10 thoughts on “Bridge collapses onto NS main line; no injuries reported NEWSWIRE

  1. It’s been my experience that work like that only takes place with a RR supplied flagger on-site and holding a track occupancy permit. So, if done correctly, there is no chance of anything coming down on a train.

    A bridge span collapse does cast a shadow of suspicion on this project.

  2. In the mid-1980’s a span of Detroit’s elevated people mover was being hoisted above West Fort Street (close to the site of the long-gone Fort Street Union Depot). Something went blooey and the span crashed onto the street below, breaking into pieces..

    Fittingly, this was the very last span on the people mover project. The fabrication yard had already been closed and the equipment was already in the process of being hauled away.

  3. If there is a problem with the railroad’s flagmen not “being assigned or present when needed”, that may be partly the fault of the contractor. Were they paying for full time flagging coverage, or trying to cut costs by only asking for it intermittently to save costs, and doing so at the last minute?

    The part of the story that surprises me is that the bridge was only closed in November. It sounds like it was far weaker than the engineers thought, and perhaps an accident ready to happen with a large vehicle on top. Or maybe the bureaucrats/politicians had been ignoring the engineering reports……

  4. Hmm… sounds very similar to the one that UP had fall on to a vehicle a few years back (that one was due to poor concrete quality on the part of the contractor.)
    Be interesting to see what the cause of this one was.

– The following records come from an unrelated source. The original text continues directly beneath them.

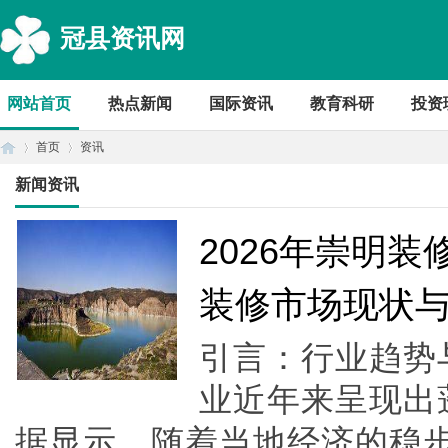
冠县资讯网
网站首页
热点新闻
国际资讯
教育科研
投资
首页
资讯
新闻资讯
首
›
›
2026年崇明
装修市场现状
引言：行业趋势
业近年来呈现出
据显示，随着当地经济的稳
页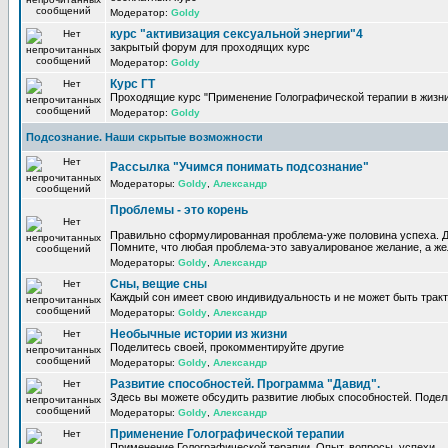
Модератор:
Goldy
курс "активизация сексуальной энергии"4
закрытый форум для проходящих курс
Модератор:
Goldy
Курс ГТ
Проходящие курс "Применение Голографической терапии в жизни
Модератор:
Goldy
Подсознание. Наши скрытые возможности
Рассылка "Учимся понимать подсознание"
Модераторы:
Goldy
,
Александр
Проблемы - это корень
Правильно сформулированная проблема-уже половина успеха. Д
Помните, что любая проблема-это завуалированое желание, а жел
Модераторы:
Goldy
,
Александр
Сны, вещие сны
Каждый сон имеет свою индивидуальность и не может быть трак
Модераторы:
Goldy
,
Александр
Необычные истории из жизни
Поделитесь своей, прокомментируйте другие
Модераторы:
Goldy
,
Александр
Развитие способностей. Программа "Давид".
Здесь вы можете обсудить развитие любых способностей. Подел
Модераторы:
Goldy
,
Александр
Применение Голографической терапии
Применение Голографической терапии. Опыт, вопросы, успехи.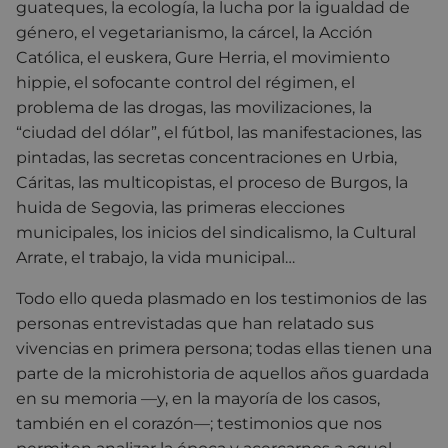
guateques, la ecología, la lucha por la igualdad de
género, el vegetarianismo, la cárcel, la Acción
Católica, el euskera, Gure Herria, el movimiento
hippie, el sofocante control del régimen, el
problema de las drogas, las movilizaciones, la
“ciudad del dólar”, el fútbol, las manifestaciones, las
pintadas, las secretas concentraciones en Urbia,
Cáritas, las multicopistas, el proceso de Burgos, la
huida de Segovia, las primeras elecciones
municipales, los inicios del sindicalismo, la Cultural
Arrate, el trabajo, la vida municipal…
Todo ello queda plasmado en los testimonios de las
personas entrevistadas que han relatado sus
vivencias en primera persona; todas ellas tienen una
parte de la microhistoria de aquellos años guardada
en su memoria —y, en la mayoría de los casos,
también en el corazón—; testimonios que nos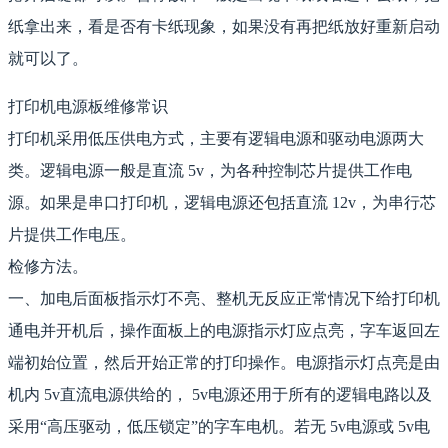
纸拿出来，看是否有卡纸现象，如果没有再把纸放好重新启动
就可以了。
打印机电源板维修常识
打印机采用低压供电方式，主要有逻辑电源和驱动电源两大
类。逻辑电源一般是直流 5v，为各种控制芯片提供工作电
源。如果是串口打印机，逻辑电源还包括直流 12v，为串行芯
片提供工作电压。
检修方法。
一、加电后面板指示灯不亮、整机无反应正常情况下给打印机
通电并开机后，操作面板上的电源指示灯应点亮，字车返回左
端初始位置，然后开始正常的打印操作。电源指示灯点亮是由
机内 5v直流电源供给的， 5v电源还用于所有的逻辑电路以及
采用“高压驱动，低压锁定”的字车电机。若无 5v电源或 5v电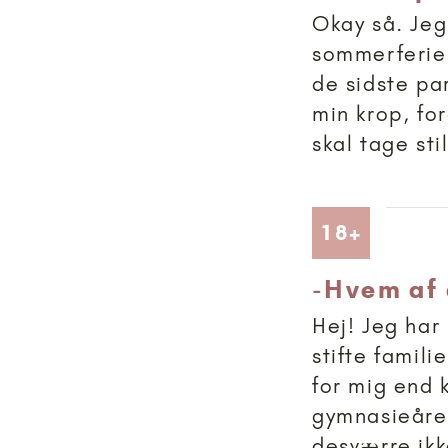
Okay så. Jeg
sommerferien
de sidste par
min krop, for
skal tage stil
Artikler
18+
-
Hvem af 
Hej! Jeg har
stifte famili
for mig end
gymnasieåren
desværre ikk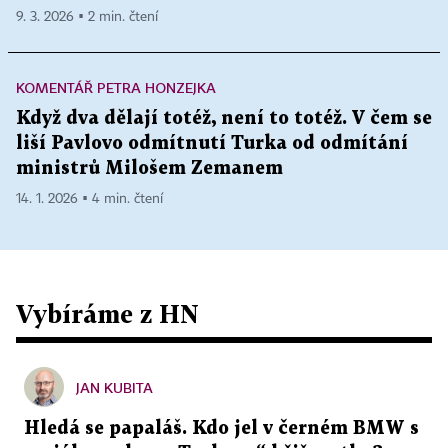
9. 3. 2026 ▪ 2 min. čtení
KOMENTÁŘ PETRA HONZEJKA
Když dva dělají totéž, není to totéž. V čem se
liší Pavlovo odmítnutí Turka od odmítání
ministrů Milošem Zemanem
14. 1. 2026 ▪ 4 min. čtení
Vybíráme z HN
JAN KUBITA
Hledá se papaláš. Kdo jel v černém BMW s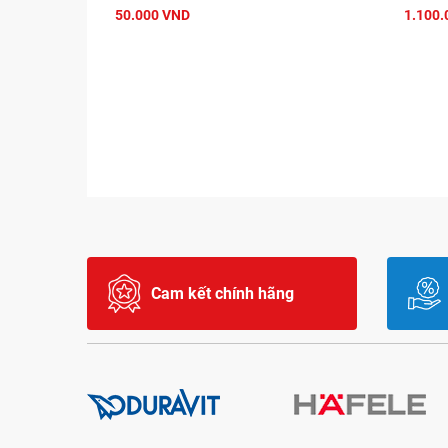
50.000 VND
1.100.
Cam kết chính hãng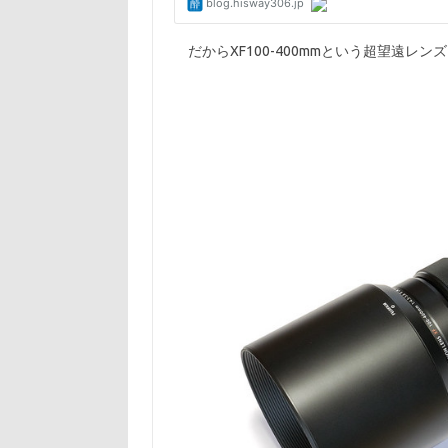
だからXF100-400mmという超望遠レ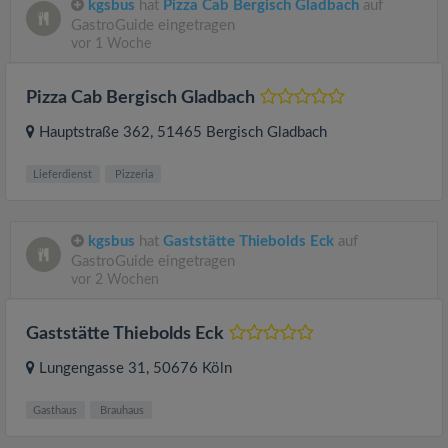
kgsbus
hat
Pizza Cab Bergisch Gladbach
auf
GastroGuide eingetragen
vor 1 Woche
Pizza Cab Bergisch Gladbach
Hauptstraße 362
, 51465
Bergisch Gladbach
Lieferdienst
Pizzeria
kgsbus
hat
Gaststätte Thiebolds Eck
auf
GastroGuide eingetragen
vor 2 Wochen
Gaststätte Thiebolds Eck
Lungengasse 31
, 50676
Köln
Gasthaus
Brauhaus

  5. NS stock hit a 52 week high around Monday, and it is still above last week’s high. Quick recovery without injury is good, and it is also good to see the reopening benefiting Amtrak.

  6. As I breathe and live in Toledo this story was to short. In my opinion the two bridges being worked on were accidents waiting to happen. NS has been a big problem to the construction teams. NS can not seem to its act together with the railroad safety flaggers being assigned or present when needed. Nothing can occur above rails if they are not there to ok the construction contractors. The bigger problem is the reconstruction of the six lane Anthony Wayne Trail bridge. If ODOT is to be believed the number of days lost to being able to work is phenomenal. NS is expanding capacity thru Toledo and it is needed! The bridges are being rebuilt to allow three or four tracks for NS to increase fluidity over the BIG MAUMEE river bridge that the Coast Guard says need to be replaced. The MAUMEE river bridge is a big choke point on NS.
    Let’s just get ER done !

  7. Charles Bork. To expand to 3 or 4 tracks would require considerably more work than what is being done. This area is in a cut and would require quite a bit of dirt to be moved along with constructing retaining walls. It’s my understanding that the bridge work is being done to raise clearances.
    As for the Maumee River bridge. The bridge itself is not the choke point. The T Center just west of the bridge is the choke point because of crew changes there. But the bridge is old, outdated and we’re waiting for the day it opens and doesn’t close. That’s when the price for ripping up huge portions of the former Toledo Terminal will come due

  8. While this was a road bridge, I see too many 100+ year old rail bridges looking pretty shabby. Sometimes both freight and passenger RRs use them. A fund (tax, fee) needs to be established on off-road diesel (5-10 cents/gal) to make rebuilding/building bridges or any other related RR projects proceed quickly. Unexpected concrete failure can ruin your day.